Cara seperti ini benar, kalau sekiranya ayat itu menunjukkan batalnya wudu hanya sekedar menyentuh –sebagaimana pendapat mereka- akan tetapi yang benar dalam makna ayat adalah maksudnya adalah jima’ (bersetubuh). Sebagaimana yang ditafsirkan oleh Abudllah bin Abbas radhiallahu anhuma dan dipilih Ibnu Jarir. Tafsir beliau radhiallahu anhuma lebih didahulukan dibandingkan dengan penafsiran lainnya. Karena doa Nabi sallallahu alaihi wa sallam kepadanya, “Ya Allah, pandaikan ilmu agama dan ajarkan tafsir kepadanya.” HR. Ahmad asalnya ada di Bukhori dinyatakan shoheh Albani dalam Tahqiq Tohawi. Silahkan melihat kitab ‘Mahasinu Ta’wil’ karangan Qosimi, (5/172).

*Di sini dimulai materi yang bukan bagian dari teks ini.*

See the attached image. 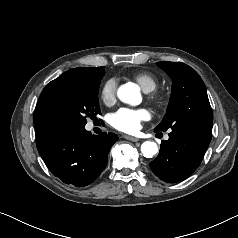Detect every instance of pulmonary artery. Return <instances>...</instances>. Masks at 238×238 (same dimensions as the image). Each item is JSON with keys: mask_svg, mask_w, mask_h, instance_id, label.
<instances>
[{"mask_svg": "<svg viewBox=\"0 0 238 238\" xmlns=\"http://www.w3.org/2000/svg\"><path fill=\"white\" fill-rule=\"evenodd\" d=\"M166 139H168V135H166Z\"/></svg>", "mask_w": 238, "mask_h": 238, "instance_id": "obj_1", "label": "pulmonary artery"}]
</instances>
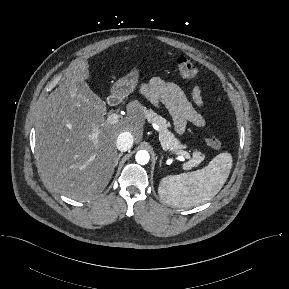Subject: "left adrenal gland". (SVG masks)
I'll return each mask as SVG.
<instances>
[{
	"label": "left adrenal gland",
	"mask_w": 289,
	"mask_h": 289,
	"mask_svg": "<svg viewBox=\"0 0 289 289\" xmlns=\"http://www.w3.org/2000/svg\"><path fill=\"white\" fill-rule=\"evenodd\" d=\"M163 158V157H162ZM162 160H160V166H161Z\"/></svg>",
	"instance_id": "obj_1"
}]
</instances>
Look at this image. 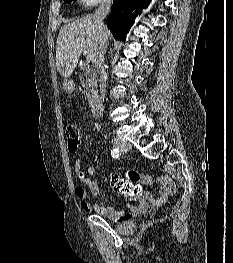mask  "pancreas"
<instances>
[{"instance_id": "1", "label": "pancreas", "mask_w": 233, "mask_h": 263, "mask_svg": "<svg viewBox=\"0 0 233 263\" xmlns=\"http://www.w3.org/2000/svg\"><path fill=\"white\" fill-rule=\"evenodd\" d=\"M83 74L80 76V83L82 84V93L92 103L97 98V71L94 67L85 64L83 66Z\"/></svg>"}]
</instances>
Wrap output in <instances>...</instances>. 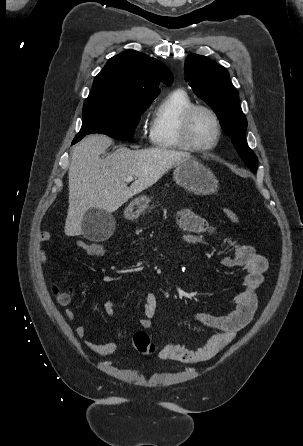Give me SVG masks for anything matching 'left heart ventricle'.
<instances>
[{"mask_svg": "<svg viewBox=\"0 0 303 446\" xmlns=\"http://www.w3.org/2000/svg\"><path fill=\"white\" fill-rule=\"evenodd\" d=\"M190 137L198 146L212 144L216 137V128L213 119L205 111L195 112L190 123Z\"/></svg>", "mask_w": 303, "mask_h": 446, "instance_id": "b2bd125f", "label": "left heart ventricle"}]
</instances>
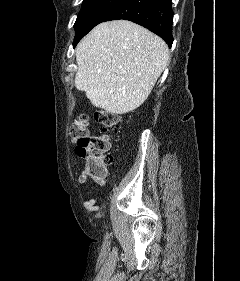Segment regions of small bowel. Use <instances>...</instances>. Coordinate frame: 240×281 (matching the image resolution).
<instances>
[{
	"label": "small bowel",
	"mask_w": 240,
	"mask_h": 281,
	"mask_svg": "<svg viewBox=\"0 0 240 281\" xmlns=\"http://www.w3.org/2000/svg\"><path fill=\"white\" fill-rule=\"evenodd\" d=\"M105 175H106V173L103 174V175H100V176L89 174L83 168L81 173H80V175H79V177H78V182L80 184H84V183H86V182L91 180L94 183H96L97 185L104 187V186L107 185V181L105 179ZM84 206H85V208H87L90 211H99L100 210V207L95 205L94 199H90L89 201L85 202Z\"/></svg>",
	"instance_id": "small-bowel-1"
}]
</instances>
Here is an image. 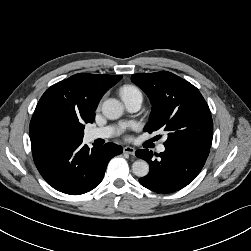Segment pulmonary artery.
<instances>
[{
    "label": "pulmonary artery",
    "instance_id": "obj_1",
    "mask_svg": "<svg viewBox=\"0 0 251 251\" xmlns=\"http://www.w3.org/2000/svg\"><path fill=\"white\" fill-rule=\"evenodd\" d=\"M124 104L128 111L136 112L140 109L142 104V96L136 95L132 97H127L123 99ZM116 134V129L112 126H106L101 128H93L86 132L85 136L88 141H93L99 138H110ZM158 152L165 151V145L160 144L157 147Z\"/></svg>",
    "mask_w": 251,
    "mask_h": 251
}]
</instances>
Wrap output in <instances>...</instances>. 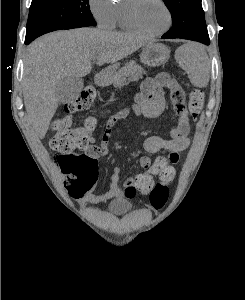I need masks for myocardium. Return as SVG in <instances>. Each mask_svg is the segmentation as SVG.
<instances>
[{
  "label": "myocardium",
  "instance_id": "obj_1",
  "mask_svg": "<svg viewBox=\"0 0 245 300\" xmlns=\"http://www.w3.org/2000/svg\"><path fill=\"white\" fill-rule=\"evenodd\" d=\"M140 2L141 0H126V3L124 5V16L127 24L136 32L146 36L156 37L167 32L172 25L173 17H172L171 10L168 4L166 3V1L158 0V2L163 6V8L166 11L167 18H168L167 24L163 29L155 32L146 30L138 21L136 10Z\"/></svg>",
  "mask_w": 245,
  "mask_h": 300
}]
</instances>
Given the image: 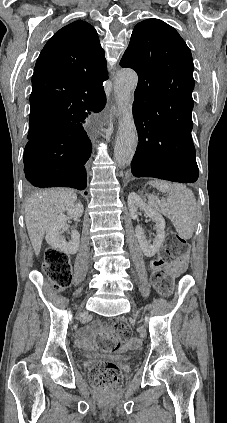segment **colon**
Listing matches in <instances>:
<instances>
[{
    "label": "colon",
    "mask_w": 227,
    "mask_h": 423,
    "mask_svg": "<svg viewBox=\"0 0 227 423\" xmlns=\"http://www.w3.org/2000/svg\"><path fill=\"white\" fill-rule=\"evenodd\" d=\"M185 252L184 240L175 232L168 233L165 243L158 256L151 263V280L154 287L161 293L167 294L171 288V279L166 267L182 257ZM43 271L50 278L55 290L60 291L71 283V264L67 254L50 248L45 253ZM130 336V328L123 320H115L104 327L97 343L100 350H112L117 347V339ZM91 381L108 390L121 380V371L117 365L110 362L96 364L90 369Z\"/></svg>",
    "instance_id": "1"
}]
</instances>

Dalam Qur’an Karim telah ada ungkapan jima’ dengan kata ‘Almas’ pada ayat lainnya. Allah berfirman:
( لاَّ جُنَاحَ عَلَيْكُمْ إِن طَلَّقْتُمُ النِّسَاء مَا لَمْ تَمَسُّوهُنُّ أَوْ تَفْرِضُواْ لَهُنَّ فَرِيضَةً) البقرة /236
“Tidak ada kewajiban membayar (mahar) atas kamu, jika kamu menceraikan isteri-isteri kamu sebelum kamu bercampur dengan mereka dan sebelum kamu menentukan maharnya.” QS. Al-Baqarah: 236
( وَإِن طَلَّقْتُمُوهُنَّ مِن قَبْلِ أَن تَمَسُّوهُنَّ وَقَدْ فَرَضْتُمْ لَهُنَّ فَرِيضَةً فَنِصْفُ مَا فَرَضْتُمْ) البقرة /237
“Jika kamu menceraikan isteri-isterimu sebelum kamu bercampur dengan mereka, padahal sesungguhnya kamu sudah menentukan maharnya.” QS. Al-Baqarah: 237
( يَا أَيُّهَا الَّذِينَ آمَنُوا إِذَا نَكَحْتُمُ الْمُؤْمِنَاتِ ثُمَّ طَلَّقْتُمُوهُنَّ مِن قَبْلِ أَن تَمَسُّوهُنَّ فَمَا لَكُمْ عَلَيْهِنَّ مِنْ عِدَّةٍ تَعْتَدُّونَهَا فَمَتِّعُوهُنَّ وَسَرِّحُوهُنَّ سَرَاحًا جَمِيلًا ) الأحزاب /49
“Hai orang-orang yang beriman, apabila kamu menikahi perempuan- perempuan yang beriman, kemudian kamu ceraikan mereka sebelum kamu mencampurinya maka sekali-sekali tidak wajib atas mereka 'iddah bagimu yang kamu minta menyempurnakannya. Maka berilah mereka mut'ah dan lepaskanlah mereka itu dengan cara yang sebaik- baiknya.” QS. AL-Ahzab: 49
Kemudian ketika direnungi, ayat ini menunjukkan pendapat ini bahwa maksud dari kata ‘Al-Mulamasah’ adalah jima (bersetubuh), penjelasan hal itu adalah Allah ta’ala berfirman:
( يَا أَيُّهَا الَّذِينَ آمَنُواْ إِذَا قُمْتُمْ إِلَى الصَّلاةِ فاغْسِلُواْ وُجُوهَكُمْ وَأَيْدِيَكُمْ إِلَى الْمَرَافِقِ وَامْسَحُواْ بِرُؤُوسِكُمْ وَأَرْجُلَكُمْ إِلَى الْكَعْبَينِ) المائدة/ 6
Hai orang-orang yang beriman, apabila kamu hendak mengerjakan shalat, maka basuhlah mukamu dan tanganmu sampai dengan siku, dan sapulah kepalamu dan (basuh) kakimu sampai dengan kedua mata kaki.” QS. AL-Maidah: 6.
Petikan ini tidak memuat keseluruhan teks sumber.